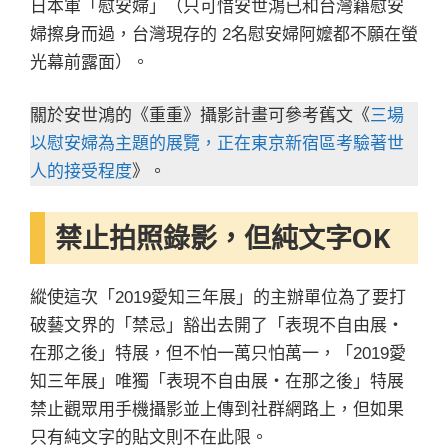
日本軍「慰安婦」（只可惜安世鴻已和台灣籍慰安
婦擦身而過，台灣現存的 2名慰安婦阿嬤都不願在螢
光幕前露面）。
關於安世鴻的《重重》攝影計畫可參考舊文《
三場
以慰安婦為主題的展覽，正在東京新宿區考驗著世
人的接受程度
》。
禁止拍照錄影，但純文字OK
縱使這次「2019愛知三年展」的主辦單位為了要打
破藝文界的「禁忌」豁出去開了「表現不自由展・
在那之後」特展，但不怕一萬只怕萬一，「2019愛
知三年展」唯獨「表現不自由展・在那之後」特展
禁止觀眾用手機攝影並上傳到社群網路上，但如果
只有純文字的貼文則不在此限。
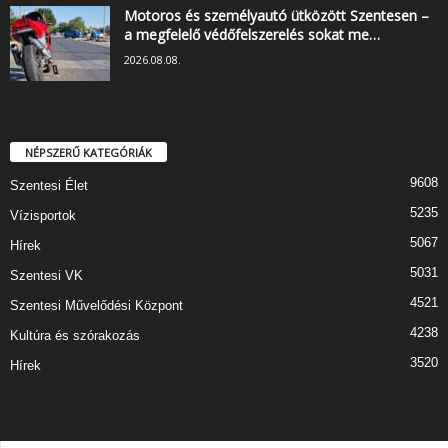
Motoros és személyautó ütközött Szentesen –
a megfelelő védőfelszerelés sokat me…
2026.08.08.
NÉPSZERŰ KATEGÓRIÁK
9608
Szentesi Élet
5235
Vízisportok
5067
Hírek
5031
Szentesi VK
4521
Szentesi Művelődési Központ
4238
Kultúra és szórakozás
3520
Hírek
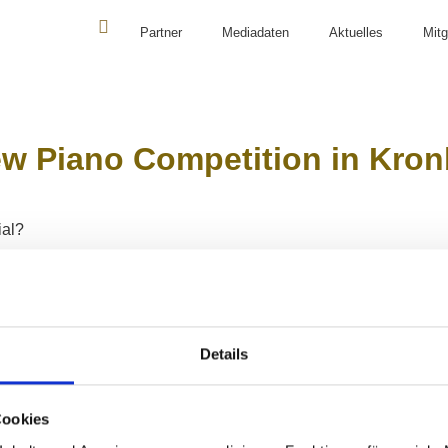
Partner
Mediadaten
Aktuelles
Mitg
PREISTRÄGERKONZERTE
CASALS FORUM
ORGAN
ew Piano Competition in Kro
ial?
Ulrike Danne-Feldmann answered these questions, the highlights o
festive prizewinners’ concert and much more.
Details
ER ABONNIEREN
Cookies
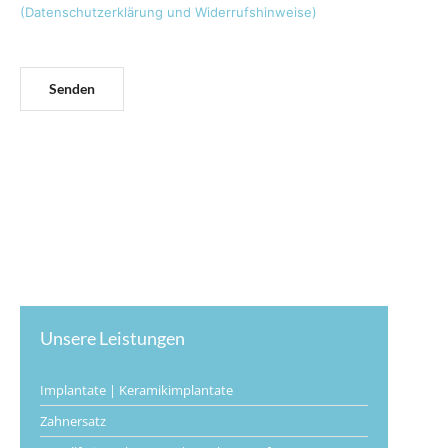
(Datenschutzerklärung und Widerrufshinweise)
Unsere Leistungen
Implantate | Keramikimplantate
Zahnersatz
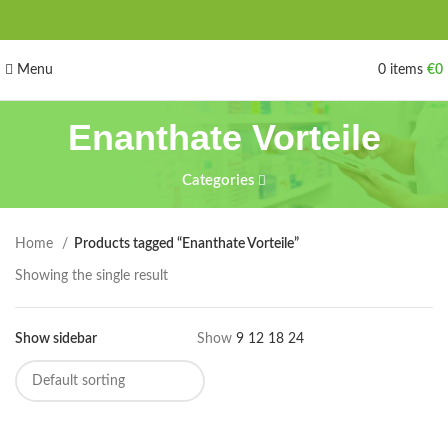
Menu
0
items
€
0
Enanthate Vorteile
Categories
Home
Products tagged “Enanthate Vorteile”
Showing the single result
Show sidebar
Show
9
12
18
24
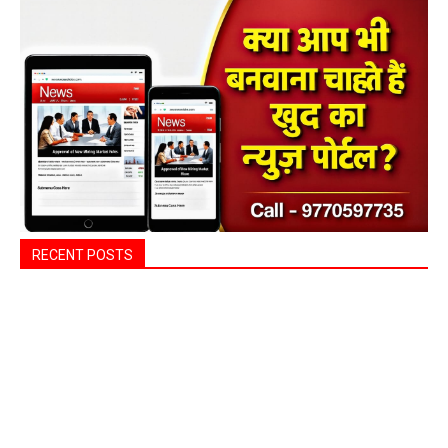
RECENT POSTS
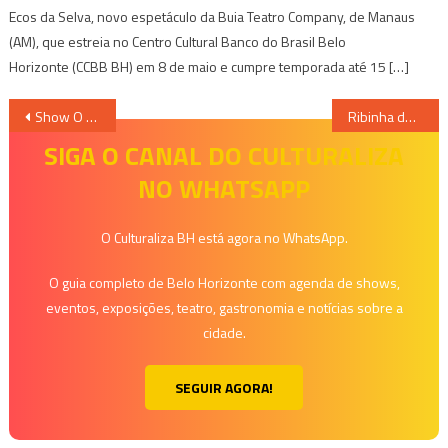
Ecos da Selva, novo espetáculo da Buia Teatro Company, de Manaus
(AM), que estreia no Centro Cultural Banco do Brasil Belo
Horizonte (CCBB BH) em 8 de maio e cumpre temporada até 15 […]
Navegação
Show O Moço em Experimento Libre
Ribinha de Maracanã em Minas Gerais
de
SIGA O CANAL DO CULTURALIZA
NO WHATSAPP
Post
O Culturaliza BH está agora no WhatsApp.
O guia completo de Belo Horizonte com agenda de shows,
eventos, exposições, teatro, gastronomia e notícias sobre a
cidade.
SEGUIR AGORA!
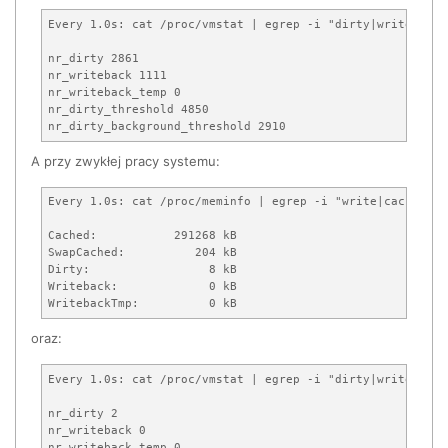
Every 1.0s: cat /proc/vmstat | egrep -i "dirty|writeback|
nr_dirty 2861

nr_writeback 1111

nr_writeback_temp 0

nr_dirty_threshold 4850

nr_dirty_background_threshold 2910 
A przy zwykłej pracy systemu:
Every 1.0s: cat /proc/meminfo | egrep -i "write|cache|dir
Cached:           291268 kB

SwapCached:          204 kB

Dirty:                 8 kB

Writeback:             0 kB

WritebackTmp:          0 kB
oraz:
Every 1.0s: cat /proc/vmstat | egrep -i "dirty|writeback|
nr_dirty 2

nr_writeback 0

nr_writeback_temp 0
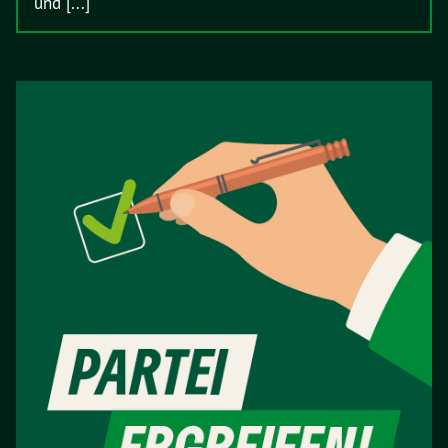
und [...]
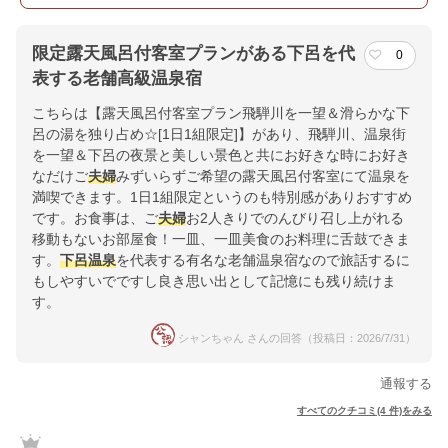
限定露天風呂付客室プランがある下呂を代
0
表する老舗高級温泉宿
こちらは【露天風呂付客室プラン飛騨川を一望＆滑らかな下
呂の湯を独り占め☆[1日1組限定]】があり、飛騨川、温泉街
を一望＆下呂の夜景と美しい景色と共にお好きな時にお好き
なだけご
夫婦
みずいらずご希望の露天風呂付客室にて温泉を
満喫できます。1日1組限定というのも特別感がありおすすめ
です。お食事は、ご
夫婦
お2人きりでのんびり召し上がれる
移動もないお部屋食！一皿、一皿美食のお料理に舌鼓できま
す。
下呂温泉
を代表する有名な老舗温泉宿なので旅話するに
もしやすいでですし良き思い出として記憶にも残り続けま
す。
シャンちゃん さんの回答（投稿日：2026/7/31）
通報する
すべてのクチコミ(4 件)をみる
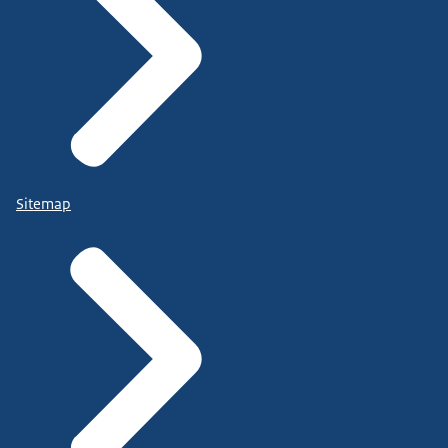
Sitemap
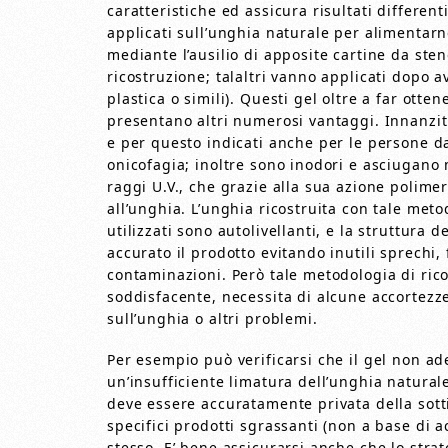
caratteristiche ed assicura risultati different
applicati sull’unghia naturale per alimentarne
mediante l’ausilio di apposite cartine da ste
ricostruzione; talaltri vanno applicati dopo a
plastica o simili). Questi gel oltre a far otten
presentano altri numerosi vantaggi. Innanzit
e per questo indicati anche per le persone d
onicofagia; inoltre sono inodori e asciugano
raggi U.V., che grazie alla sua azione polim
all’unghia. L’unghia ricostruita con tale meto
utilizzati sono autolivellanti, e la struttura
accurato il prodotto evitando inutili sprechi,
contaminazioni. Però tale metodologia di ric
soddisfacente, necessita di alcune accortezze
sull’unghia o altri problemi.
Per esempio può verificarsi che il gel non ad
un’insufficiente limatura dell’unghia naturale
deve essere accuratamente privata della sottil
specifici prodotti sgrassanti (non a base di a
stesso. E’ bene assicurarsi anche che lo strat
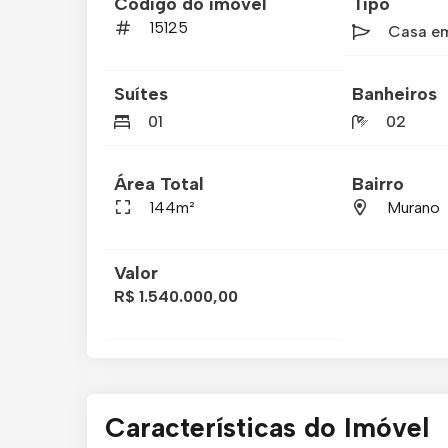
Código do imóvel
Tipo
15125
Casa e
Suítes
Banheiros
01
02
Área Total
Bairro
144m²
Murano
Valor
R$ 1.540.000,00
Características do Imóvel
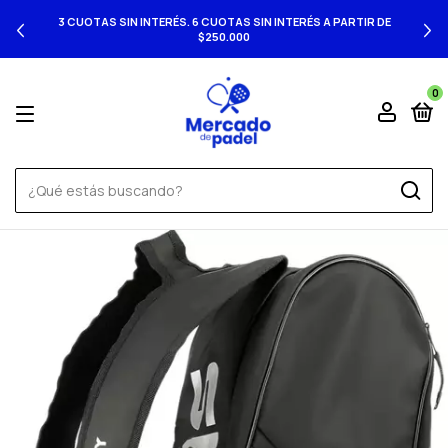
3 CUOTAS SIN INTERÉS. 6 CUOTAS SIN INTERÉS A PARTIR DE
$250.000
0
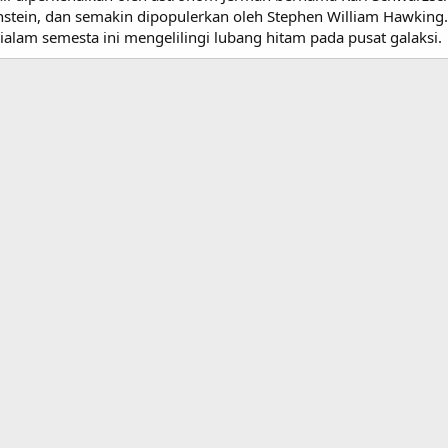
Einstein, dan semakin dipopulerkan oleh Stephen William Hawking
alam semesta ini mengelilingi lubang hitam pada pusat galaksi.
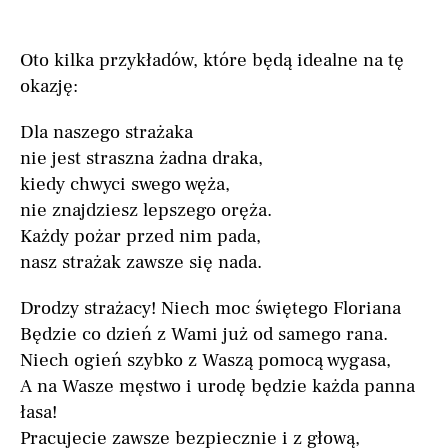
Oto kilka przykładów, które będą idealne na tę
okazję:
Dla naszego strażaka
nie jest straszna żadna draka,
kiedy chwyci swego węża,
nie znajdziesz lepszego oręża.
Każdy pożar przed nim pada,
nasz strażak zawsze się nada.
Drodzy strażacy! Niech moc świętego Floriana
Będzie co dzień z Wami już od samego rana.
Niech ogień szybko z Waszą pomocą wygasa,
A na Wasze męstwo i urodę będzie każda panna
łasa!
Pracujecie zawsze bezpiecznie i z głową,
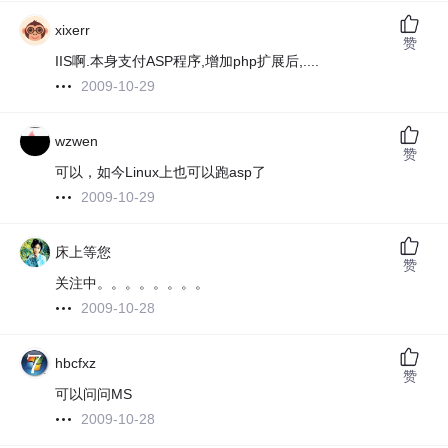
xixerr
赞
IIS啊.本身支付ASP程序,增加php扩展后,....
2009-10-29
wzwen
赞
可以，如今Linux上也可以跑asp了
2009-10-29
床上等您
赞
关注中。。。。。。。。
2009-10-28
hbcfxz
赞
可以问问MS
2009-10-28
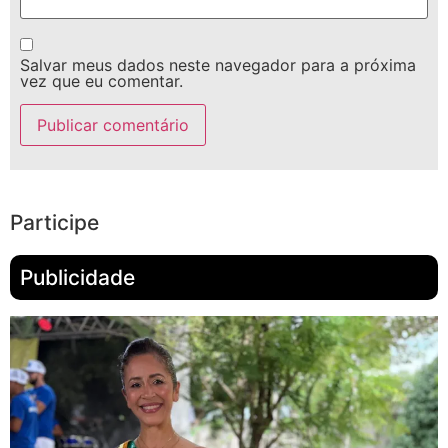
Salvar meus dados neste navegador para a próxima
vez que eu comentar.
Participe
Publicidade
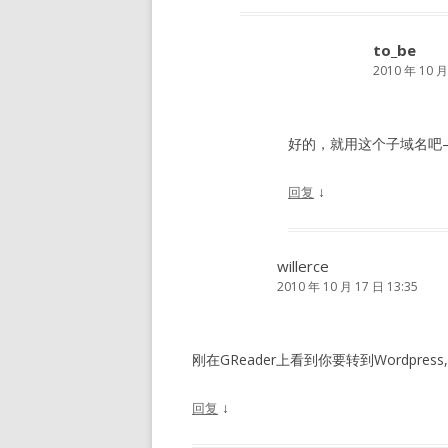
to_be
2010 年 10 月
好的，就用这个子域名吧
↓
回复
willerce
2010 年 10 月 17 日 13:35
刚在GReader上看到你要转到Wordpres
↓
回复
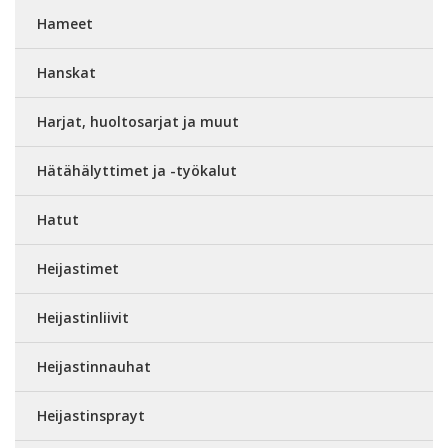
Hameet
Hanskat
Harjat, huoltosarjat ja muut
Hätähälyttimet ja -työkalut
Hatut
Heijastimet
Heijastinliivit
Heijastinnauhat
Heijastinsprayt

* * * *

Brief:
Would you please retype all the data exactly? Leave out whatever pictures it holds.

Solution:
日本軍「慰安婦」（只可惜安世鴻已和台灣籍慰安
婦擦身而過，台灣現存的 2名慰安婦阿嬤都不願在螢
光幕前露面）。
關於安世鴻的《重重》攝影計畫可參考舊文《
三場
以慰安婦為主題的展覽，正在東京新宿區考驗著世
人的接受程度
》。
禁止拍照錄影，但純文字OK
縱使這次「2019愛知三年展」的主辦單位為了要打
破藝文界的「禁忌」豁出去開了「表現不自由展・
在那之後」特展，但不怕一萬只怕萬一，「2019愛
知三年展」唯獨「表現不自由展・在那之後」特展
禁止觀眾用手機攝影並上傳到社群網路上，但如果
只有純文字的貼文則不在此限。
Motoros és személyautó ütközött Szentesen –
a megfelelő védőfelszerelés sokat me…
2026.08.08.
NÉPSZERŰ KATEGÓRIÁK
9608
Szentesi Élet
5235
Vízisportok
5067
Hírek
5031
Szentesi VK
4521
Szentesi Művelődési Központ
4238
Kultúra és szórakozás
3520
Hírek
Partner
Mediadaten
Aktuelles
Mitg
PREISTRÄGERKONZERTE
CASALS FORUM
ORGAN
ew Piano Competition in Kro
ial?
Ulrike Danne-Feldmann answered these questions, the highlights o
festive prizewinners’ concert and much more.
Details
ER ABONNIEREN
Cookies
(Datenschutzerklärung und Widerrufshinweise)
Unsere Leistungen
Implantate | Keramikimplantate
Zahnersatz
Menu
0
items
€
0
Enanthate Vorteile
Categories
Home
Products tagged “Enanthate Vorteile”
Showing the single result
Show sidebar
Show
9
12
18
24
RECENT POSTS
Ecos da Selva, novo espetáculo da Buia Teatro Company, de Manaus
(AM), que estreia no Centro Cultural Banco do Brasil Belo
Horizonte (CCBB BH) em 8 de maio e cumpre temporada até 15 […]
Navegação
Show O Moço em Experimento Libre
Ribinha de Maracanã em Minas Gerais
de
SIGA O CANAL DO CULTURALIZA
NO WHATSAPP
Post
O Culturaliza BH está agora no WhatsApp.
O guia completo de Belo Horizonte com agenda de shows,
eventos, exposições, teatro, gastronomia e notícias sobre a
cidade.
SEGUIR AGORA!
Every 1.0s: cat /proc/vmstat | egrep -i "dirty|writeback|
nr_dirty 2861

nr_writeback 1111

nr_writeback_temp 0

nr_dirty_threshold 4850

nr_dirty_background_threshold 2910 
A przy zwykłej pracy systemu:
Every 1.0s: cat /proc/meminfo | egrep -i "write|cache|dir
Cached:           291268 kB

SwapCached:          204 kB

Dirty:                 8 kB

Writeback:             0 kB

WritebackTmp:          0 kB
oraz:
Every 1.0s: cat /proc/vmstat | egrep -i "dirty|writeback|
nr_dirty 2

nr_writeback 0

nr_writeback_temp 0
und [...]
限定露天風呂付客室プランがある下呂を代
0
表する老舗高級温泉宿
こちらは【露天風呂付客室プラン飛騨川を一望＆滑らかな下
呂の湯を独り占め☆[1日1組限定]】があり、飛騨川、温泉街
を一望＆下呂の夜景と美しい景色と共にお好きな時にお好き
なだけご
夫婦
みずいらずご希望の露天風呂付客室にて温泉を
満喫できます。1日1組限定というのも特別感がありおすすめ
です。お食事は、ご
夫婦
お2人きりでのんびり召し上がれる
移動もないお部屋食！一皿、一皿美食のお料理に舌鼓できま
す。
下呂温泉
を代表する有名な老舗温泉宿なので旅話するに
もしやすいでですし良き思い出として記憶にも残り続けま
す。
シャンちゃん さんの回答（投稿日：2026/7/31）
通報する
すべてのクチコミ(4 件)をみる
Sitemap
caratteristiche ed assicura risultati different
applicati sull’unghia naturale per alimentarne
mediante l’ausilio di apposite cartine da ste
ricostruzione; talaltri vanno applicati dopo a
plastica o simili). Questi gel oltre a far otten
presentano altri numerosi vantaggi. Innanzit
e per questo indicati anche per le persone d
onicofagia; inoltre sono inodori e asciugano
raggi U.V., che grazie alla sua azione polim
all’unghia. L’unghia ricostruita con tale meto
utilizzati sono autolivellanti, e la struttura
accurato il prodotto evitando inutili sprechi,
contaminazioni. Però tale metodologia di ric
soddisfacente, necessita di alcune accortezze
sull’unghia o altri problemi.
Per esempio può verificarsi che il gel non ad
un’insufficiente limatura dell’unghia naturale
deve essere accuratamente privata della sottil
specifici prodotti sgrassanti (non a base di a
stesso. E’ bene assicurarsi anche che lo strat
Código do imóvel
Tipo
15125
Casa e
Suítes
Banheiros
01
02
Área Total
Bairro
144m²
Murano
Valor
R$ 1.540.000,00
Características do Imóvel
3 CUOTAS SIN INTERÉS. 6 CUOTAS SIN INTERÉS A PARTIR DE
$250.000
0
Einstein, dan semakin dipopulerkan oleh Stephen William Hawking
alam semesta ini mengelilingi lubang hitam pada pusat galaksi.
Oto kilka przykładów, które będą idealne na tę
okazję:
Dla naszego strażaka
nie jest straszna żadna draka,
kiedy chwyci swego węża,
nie znajdziesz lepszego oręża.
Każdy pożar przed nim pada,
nasz strażak zawsze się nada.
Drodzy strażacy! Niech moc świętego Floriana
Będzie co dzień z Wami już od samego rana.
Niech ogień szybko z Waszą pomocą wygasa,
A na Wasze męstwo i urodę będzie każda panna
łasa!
Pracujecie zawsze bezpiecznie i z głową,
xixerr
赞
IIS啊.本身支付ASP程序,增加php扩展后,....
2009-10-29
wzwen
赞
可以，如今Linux上也可以跑asp了
2009-10-29
床上等您
赞
关注中。。。。。。。。
2009-10-28
hbcfxz
赞
可以问问MS
2009-10-28
Salvar meus dados neste navegador para a próxima
vez que eu comentar.
Participe
Publicidade
to_be
2010 年 10 月
好的，就用这个子域名吧
↓
回复
willerce
2010 年 10 月 17 日 13:35
刚在GReader上看到你要转到Wordpres
↓
回复
Hameet
Hanskat
Harjat, huoltosarjat ja muut
Hätähälyttimet ja -työkalut
Hatut
Heijastimet
Heijastinliivit
Heijastinnauhat
Heijastinsprayt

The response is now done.